Philosophical Conclusions
One important consequence derives from finding a literal vs. idiomatic axis structuring any semantic corpus. This axis indicates a link to the ancient philosophical problem of how a word “hooks” into the real world and to the equally old problem of what “concepts” really are. My model suggests that there is a link between pre-verbal patterns of sensations with patterns of word usage in sentences, proposing a new definition for concepts.
A dual structure, with a hard core and a flexible halo acquired through time and experience, can be theorized for all sorts of patterns, including visual patterns. This may be possible because all our knowledge implies a connection from the outside world to our mind and lives always under the tension of “hard, objective truth” and “personal, subjective interpretation.”
The pattern of the cap (i.e., the meaning of the word) is a pattern of sentences—a pattern of word use, acquired through use rather than definition. This approach offers solutions to some problems about meaning in general: how can meanings evolve and still be coherent? How can we have slightly different meanings for words and still communicate? It also sheds light on Quine’s indeterminacy of translation: “gavagai” is not to be translated by observing actions but by looking at the pattern of sentences the word is used in.

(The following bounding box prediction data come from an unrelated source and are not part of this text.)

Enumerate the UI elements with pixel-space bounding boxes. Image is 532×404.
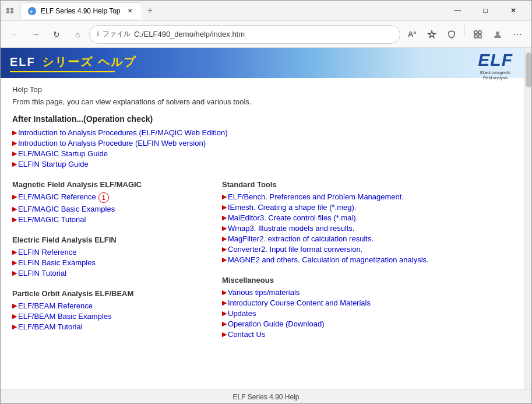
link-arrow-icon: ▶: [222, 193, 227, 201]
link-arrow-icon: ▶: [222, 224, 227, 232]
new-tab-button[interactable]: +: [142, 2, 158, 19]
tab-area: e ELF Series 4.90 Help Top ✕ +: [20, 2, 158, 19]
close-button[interactable]: ✕: [500, 1, 527, 21]
toolbar-icons: Aa: [403, 25, 527, 44]
minimize-button[interactable]: —: [444, 1, 471, 21]
link-arrow-icon: ▶: [12, 248, 17, 256]
content-area: ELF シリーズ ヘルプ ELF ELectromagnetic Field a…: [1, 48, 531, 389]
particle-link-1[interactable]: ▶ ELF/BEAM Basic Examples: [12, 312, 210, 321]
info-icon: ℹ: [97, 30, 99, 38]
toolbar-divider: [464, 25, 465, 37]
magnetic-link-0[interactable]: ▶ ELF/MAGIC Reference 1: [12, 192, 210, 203]
standard-link-1[interactable]: ▶ IEmesh. Creating a shape file (*.meg).: [222, 203, 513, 212]
tab-favicon: e: [28, 7, 36, 15]
misc-title: Miscellaneous: [222, 276, 513, 284]
link-arrow-icon: ▶: [12, 205, 17, 213]
link-arrow-icon: ▶: [222, 235, 227, 243]
magnetic-section: Magnetic Field Analysis ELF/MAGIC ▶ ELF/…: [12, 180, 210, 224]
refresh-button[interactable]: ↻: [47, 25, 66, 44]
standard-link-3[interactable]: ▶ Wmap3. Illustrate models and results.: [222, 224, 513, 233]
standard-tools-section: Standard Tools ▶ ELF/Bench. Preferences …: [222, 180, 513, 264]
header-underline: [10, 71, 115, 72]
after-install-link-0[interactable]: ▶ Introduction to Analysis Procedures (E…: [12, 128, 513, 137]
tab-title: ELF Series 4.90 Help Top: [41, 7, 121, 15]
scrollbar-thumb[interactable]: [526, 52, 531, 87]
svg-text:e: e: [30, 9, 33, 13]
magnetic-title: Magnetic Field Analysis ELF/MAGIC: [12, 180, 210, 189]
link-arrow-icon: ▶: [222, 203, 227, 211]
standard-link-6[interactable]: ▶ MAGNE2 and others. Calculation of magn…: [222, 255, 513, 264]
elf-logo-sub1: ELectromagnetic: [478, 70, 513, 75]
standard-link-0[interactable]: ▶ ELF/Bench. Preferences and Problem Man…: [222, 192, 513, 201]
misc-link-3[interactable]: ▶ Operation Guide (Download): [222, 319, 513, 328]
link-arrow-icon: ▶: [12, 312, 17, 320]
standard-link-2[interactable]: ▶ MaiEditor3. Create control files (*.ma…: [222, 213, 513, 222]
electric-link-1[interactable]: ▶ ELFIN Basic Examples: [12, 258, 210, 267]
misc-link-1[interactable]: ▶ Introductory Course Content and Materi…: [222, 298, 513, 307]
standard-tools-title: Standard Tools: [222, 180, 513, 189]
svg-rect-9: [478, 35, 481, 38]
page-header: ELF シリーズ ヘルプ ELF ELectromagnetic Field a…: [1, 48, 524, 78]
link-arrow-icon: ▶: [222, 245, 227, 253]
svg-rect-1: [10, 8, 13, 10]
favorites-icon[interactable]: [422, 25, 441, 44]
after-install-link-3[interactable]: ▶ ELFIN Startup Guide: [12, 160, 513, 168]
font-size-icon[interactable]: Aa: [403, 25, 421, 44]
elf-logo-sub2: Field analysis: [478, 75, 513, 80]
electric-section: Electric Field Analysis ELFIN ▶ ELFIN Re…: [12, 236, 210, 277]
page-body: Help Top From this page, you can view ex…: [1, 78, 524, 362]
standard-link-4[interactable]: ▶ MagFilter2. extraction of calculation …: [222, 234, 513, 243]
magnetic-link-2[interactable]: ▶ ELF/MAGIC Tutorial: [12, 215, 210, 224]
webpage[interactable]: ELF シリーズ ヘルプ ELF ELectromagnetic Field a…: [1, 48, 524, 389]
link-arrow-icon: ▶: [12, 216, 17, 223]
shield-icon[interactable]: [442, 25, 461, 44]
tab-close-button[interactable]: ✕: [125, 6, 135, 16]
address-input-box[interactable]: ℹ ファイル C:/ELF490_demo/help/index.htm: [89, 25, 400, 44]
after-install-link-1[interactable]: ▶ Introduction to Analysis Procedure (EL…: [12, 139, 513, 147]
collections-icon[interactable]: [468, 25, 487, 44]
misc-link-0[interactable]: ▶ Various tips/materials: [222, 288, 513, 297]
particle-section: Particle Orbit Analysis ELF/BEAM ▶ ELF/B…: [12, 289, 210, 331]
link-arrow-icon: ▶: [222, 256, 227, 264]
vertical-scrollbar[interactable]: [524, 48, 531, 389]
header-logo-text: ELF シリーズ ヘルプ: [10, 54, 136, 72]
link-arrow-icon: ▶: [12, 160, 17, 168]
status-text: ELF Series 4.90 Help: [232, 393, 299, 401]
electric-link-2[interactable]: ▶ ELFIN Tutorial: [12, 269, 210, 277]
svg-point-10: [496, 31, 499, 35]
svg-rect-7: [478, 31, 481, 34]
back-button[interactable]: ←: [5, 25, 24, 44]
after-install-title: After Installation...(Operation check): [12, 114, 513, 124]
breadcrumb: Help Top: [12, 85, 513, 94]
window-controls: — □ ✕: [444, 1, 527, 21]
active-tab[interactable]: e ELF Series 4.90 Help Top ✕: [20, 2, 142, 19]
misc-link-2[interactable]: ▶ Updates: [222, 309, 513, 318]
two-column-section: Magnetic Field Analysis ELF/MAGIC ▶ ELF/…: [12, 180, 513, 350]
link-arrow-icon: ▶: [12, 323, 17, 331]
url-display: C:/ELF490_demo/help/index.htm: [134, 30, 393, 38]
magnetic-link-1[interactable]: ▶ ELF/MAGIC Basic Examples: [12, 205, 210, 213]
particle-link-0[interactable]: ▶ ELF/BEAM Reference: [12, 301, 210, 310]
electric-link-0[interactable]: ▶ ELFIN Reference: [12, 248, 210, 257]
electric-title: Electric Field Analysis ELFIN: [12, 236, 210, 244]
elf-logo-letters: ELF: [478, 50, 513, 70]
link-arrow-icon: ▶: [222, 310, 227, 317]
profile-icon[interactable]: [488, 25, 507, 44]
browser-window: e ELF Series 4.90 Help Top ✕ + — □ ✕ ← →…: [0, 0, 532, 404]
link-arrow-icon: ▶: [12, 193, 17, 201]
misc-link-4[interactable]: ▶ Contact Us: [222, 330, 513, 339]
after-install-link-2[interactable]: ▶ ELF/MAGIC Startup Guide: [12, 149, 513, 158]
forward-button[interactable]: →: [26, 25, 45, 44]
particle-title: Particle Orbit Analysis ELF/BEAM: [12, 289, 210, 298]
home-button[interactable]: ⌂: [68, 25, 87, 44]
menu-button[interactable]: ⋯: [508, 25, 527, 44]
link-arrow-icon: ▶: [12, 129, 17, 136]
maximize-button[interactable]: □: [472, 1, 499, 21]
badge-1: 1: [98, 192, 109, 203]
link-arrow-icon: ▶: [12, 302, 17, 310]
svg-rect-8: [474, 35, 477, 38]
standard-link-5[interactable]: ▶ Converter2. Input file format conversi…: [222, 245, 513, 254]
particle-link-2[interactable]: ▶ ELF/BEAM Tutorial: [12, 322, 210, 331]
link-arrow-icon: ▶: [12, 150, 17, 157]
svg-rect-3: [10, 11, 13, 13]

My model shows that Dennett’s mild realism description of patterns is closer to what actual patterns inside an LLM really are. It is difficult to understand the rod and cap distributions as conceptual artifacts in Nelkin’s sense because they do not depend, as patterns, on the theoretical method we use to look at them.
Limitations and Next Steps
Finally, a few caveats and future directions:
- Architectural biases. SBERT’s transformer architecture may introduce its own clustering tendencies . We need to verify whether literal/figurative splits reflect genuine usage or model-specific artifacts.
- Human vs. model Q-caps. It remains to be seen whether Q-caps produced by speakers of a language share the same shape, suggesting objective structure, even when the exact sentence content differs across individuals. An experiment asking people to generate 30 “cat” sentences each and then mapping them to verify cross-speaker consistency would help settle this.
- Generalizability. While the rod/cap distinction holds across several words and domains, additional work—possibly including other embedding models—will test robustness.